February 26, 2013|By Paige St. John

SACRAMENTO – The state and county governments do not make it easy to track the frequency with which California sex offenders are disabling their GPS devices and going on the lam. 

Arrest warrants published [see them here] by the Department of Corrections and Rehabilitation are regularly wiped off public websites. Officials within the department say they are unsure if even the 3,200 cases they documented from Oct. 1, 2011, through December 2012 represent the full scope of the problem.

“We’re trying to get a better picture right now,” said spokeswoman Deborah Hoffman. The department “takes criminals removing GPS devices very seriously.” [See story here.]

The records don’t reflect what happens to sex offenders once they are caught removing or tampering with their GPS devices.

Though California requires counties to make jail records public, most counties publish only a list of current jail occupants. San Joaquin County, for instance, refused to turn over custody records that would have revealed how often and for how long GPS parole violators are jailed, or when they return on suspicion of having committed new crimes.

The county said its records contain sensitive investigative information. But some parole agents argue that withholding such information presents its own public safety hazard: Californians cannot easily find out if there are sex offenders in their neighborhoods who are routinely cutting their GPS devices off.

To show that sex offenders in California are repeatedly tampering with their GPS devices, and often being released from crowded county jails within days or hours of capture, The Times drew on information from existing and archived state and county websites on sex offenders, GPS warrants and jail logs.

That information showed a sharp increase in parolees removing or otherwise interfering with their GPS devices. [See story here.] It also showed sex offenders being caught and released, sometimes going on to be charged with new crimes.

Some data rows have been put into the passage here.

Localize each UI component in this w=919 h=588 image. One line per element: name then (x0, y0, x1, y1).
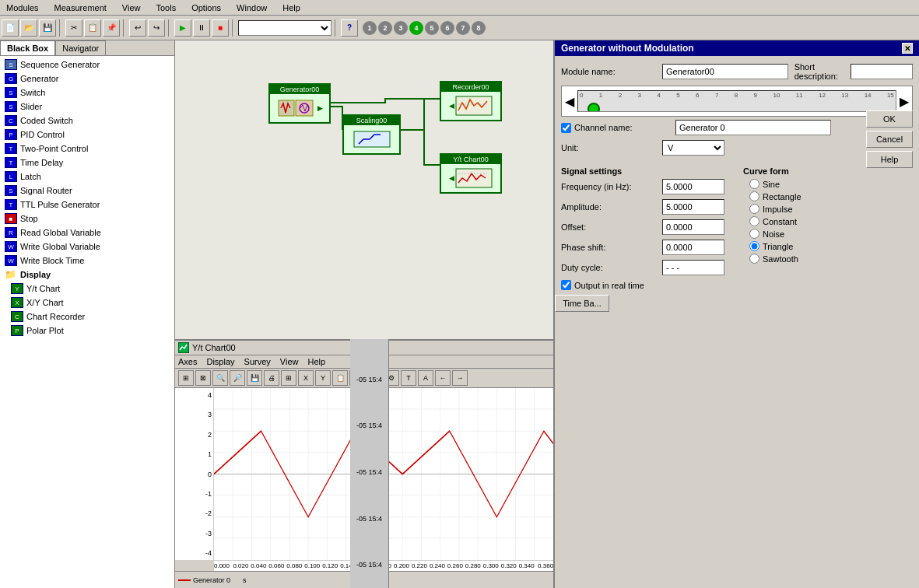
props-time-ba-button[interactable]: Time Ba... (555, 295, 609, 312)
props-radio-triangle-input[interactable] (749, 241, 759, 251)
chart-btn-print[interactable]: 🖨 (264, 370, 279, 386)
tree-item-slider[interactable]: S Slider (2, 100, 173, 114)
tree-item-chartrecorder[interactable]: C Chart Recorder (8, 310, 173, 324)
menu-help[interactable]: Help (279, 2, 303, 13)
toolbar-num-8[interactable]: 8 (472, 21, 486, 35)
props-offset-input[interactable] (662, 219, 724, 235)
tree-item-polarplot[interactable]: P Polar Plot (8, 324, 173, 338)
tree-item-twopoint[interactable]: T Two-Point Control (2, 142, 173, 156)
toolbar-undo[interactable]: ↩ (129, 19, 146, 37)
tree-item-seqgen[interactable]: S Sequence Generator (2, 58, 173, 72)
tree-item-generator[interactable]: G Generator (2, 72, 173, 86)
props-channel-checkbox[interactable] (561, 123, 571, 133)
chart-btn-text2[interactable]: A (418, 370, 433, 386)
toolbar-num-3[interactable]: 3 (394, 21, 408, 35)
menu-options[interactable]: Options (188, 2, 224, 13)
tree-item-readglobal[interactable]: R Read Global Variable (2, 226, 173, 240)
chart-btn-zoomin[interactable]: 🔍 (212, 370, 228, 386)
chart-btn-zoom[interactable]: ⊞ (178, 370, 194, 386)
props-channel-input[interactable] (675, 120, 831, 135)
toolbar-num-2[interactable]: 2 (378, 21, 392, 35)
tree-item-coded-switch[interactable]: C Coded Switch (2, 114, 173, 128)
timeline-right-arrow[interactable]: ▶ (900, 94, 909, 109)
chart-btn-save[interactable]: 💾 (247, 370, 262, 386)
toolbar-copy[interactable]: 📋 (84, 19, 101, 37)
toolbar-new[interactable]: 📄 (2, 19, 19, 37)
props-radio-impulse-input[interactable] (749, 204, 759, 214)
props-module-name-input[interactable] (662, 64, 788, 79)
chart-btn-y[interactable]: Y (315, 370, 331, 386)
chart-btn-copy[interactable]: 📋 (332, 370, 348, 386)
props-help-button[interactable]: Help (866, 151, 913, 168)
props-realtime-checkbox[interactable] (561, 280, 571, 290)
toolbar-open[interactable]: 📂 (20, 19, 37, 37)
tree-item-timedelay[interactable]: T Time Delay (2, 156, 173, 170)
menu-measurement[interactable]: Measurement (51, 2, 110, 13)
toolbar-redo[interactable]: ↪ (148, 19, 165, 37)
tree-item-latch[interactable]: L Latch (2, 170, 173, 184)
timeline-left-arrow[interactable]: ◀ (565, 94, 574, 109)
menu-view[interactable]: View (119, 2, 144, 13)
toolbar-num-7[interactable]: 7 (456, 21, 470, 35)
tree-item-ytchart[interactable]: Y Y/t Chart (8, 282, 173, 296)
canvas-area[interactable]: Generator00 ▶ Scaling00 (175, 40, 919, 588)
props-duty-input[interactable] (662, 260, 724, 275)
tree-item-pid[interactable]: P PID Control (2, 128, 173, 142)
props-radio-rectangle-input[interactable] (749, 191, 759, 201)
props-ok-button[interactable]: OK (866, 110, 913, 128)
chart-menu-view[interactable]: View (280, 357, 299, 366)
toolbar-cut[interactable]: ✂ (65, 19, 82, 37)
props-cancel-button[interactable]: Cancel (866, 131, 913, 148)
chart-btn-grid[interactable]: ⊞ (281, 370, 296, 386)
yt-chart-block[interactable]: Y/t Chart00 ◀ (440, 153, 502, 194)
chart-btn-zoom2[interactable]: ⊠ (195, 370, 211, 386)
toolbar-num-1[interactable]: 1 (363, 21, 377, 35)
scaling-block[interactable]: Scaling00 (342, 114, 401, 155)
chart-btn-arrow2[interactable]: → (452, 370, 468, 386)
toolbar-paste[interactable]: 📌 (103, 19, 120, 37)
generator-block[interactable]: Generator00 ▶ (268, 83, 331, 124)
chart-btn-text[interactable]: T (401, 370, 416, 386)
chart-btn-arrow[interactable]: ← (435, 370, 451, 386)
props-unit-select[interactable]: V A W Hz (662, 140, 724, 156)
toolbar-run[interactable]: ▶ (174, 19, 191, 37)
toolbar-combo[interactable] (238, 20, 331, 36)
chart-menu-display[interactable]: Display (206, 357, 234, 366)
tree-item-stop[interactable]: ■ Stop (2, 212, 173, 226)
timeline-marker[interactable] (588, 103, 600, 112)
menu-window[interactable]: Window (233, 2, 270, 13)
chart-menu-axes[interactable]: Axes (178, 357, 197, 366)
chart-menu-help[interactable]: Help (307, 357, 325, 366)
props-radio-constant-input[interactable] (749, 216, 759, 226)
tree-category-display[interactable]: 📁 Display (2, 268, 173, 282)
tab-blackbox[interactable]: Black Box (0, 40, 55, 55)
recorder-block[interactable]: Recorder00 ◀ (440, 81, 502, 121)
props-phase-input[interactable] (662, 240, 724, 255)
props-amp-input[interactable] (662, 199, 724, 215)
chart-menu-survey[interactable]: Survey (244, 357, 271, 366)
props-radio-sine-input[interactable] (749, 179, 759, 189)
tab-navigator[interactable]: Navigator (55, 40, 106, 55)
props-close-button[interactable]: ✕ (902, 43, 913, 54)
tree-item-signalrouter[interactable]: S Signal Router (2, 184, 173, 198)
tree-item-writeglobal[interactable]: W Write Global Variable (2, 240, 173, 254)
tree-item-writeblocktime[interactable]: W Write Block Time (2, 254, 173, 268)
menu-tools[interactable]: Tools (153, 2, 180, 13)
toolbar-save[interactable]: 💾 (39, 19, 56, 37)
props-radio-noise-input[interactable] (749, 229, 759, 239)
toolbar-num-5[interactable]: 5 (425, 21, 439, 35)
timeline-body[interactable]: 012345 678910 1112131415 (577, 90, 896, 112)
tree-item-ttlpulse[interactable]: T TTL Pulse Generator (2, 198, 173, 212)
props-short-desc-input[interactable] (851, 64, 913, 79)
toolbar-stop[interactable]: ■ (212, 19, 229, 37)
tree-item-switch[interactable]: S Switch (2, 86, 173, 100)
menu-modules[interactable]: Modules (3, 2, 42, 13)
chart-btn-zoomout[interactable]: 🔎 (230, 370, 245, 386)
tree-item-xychart[interactable]: X X/Y Chart (8, 296, 173, 310)
chart-btn-x[interactable]: X (298, 370, 314, 386)
toolbar-num-4[interactable]: 4 (409, 21, 423, 35)
toolbar-help[interactable]: ? (341, 19, 358, 37)
toolbar-pause[interactable]: ⏸ (193, 19, 210, 37)
toolbar-num-6[interactable]: 6 (440, 21, 454, 35)
props-freq-input[interactable] (662, 179, 724, 194)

For instance, nine of the 15 sex offenders tracked by GPS who were jailed on parole violations in San Joaquin County in December and January were freed within a day of arrest. Seven of the nine soon absconded again.

Five had repeated violations, including one arrested eight times since November and another -- a convicted rapist -- who is now back in jail on charges that include kidnapping.

With parole violations in San Joaquin County resulting in such minimal jail time, Stockton Police Chief Eric Jones said, felons "know there is no consequence."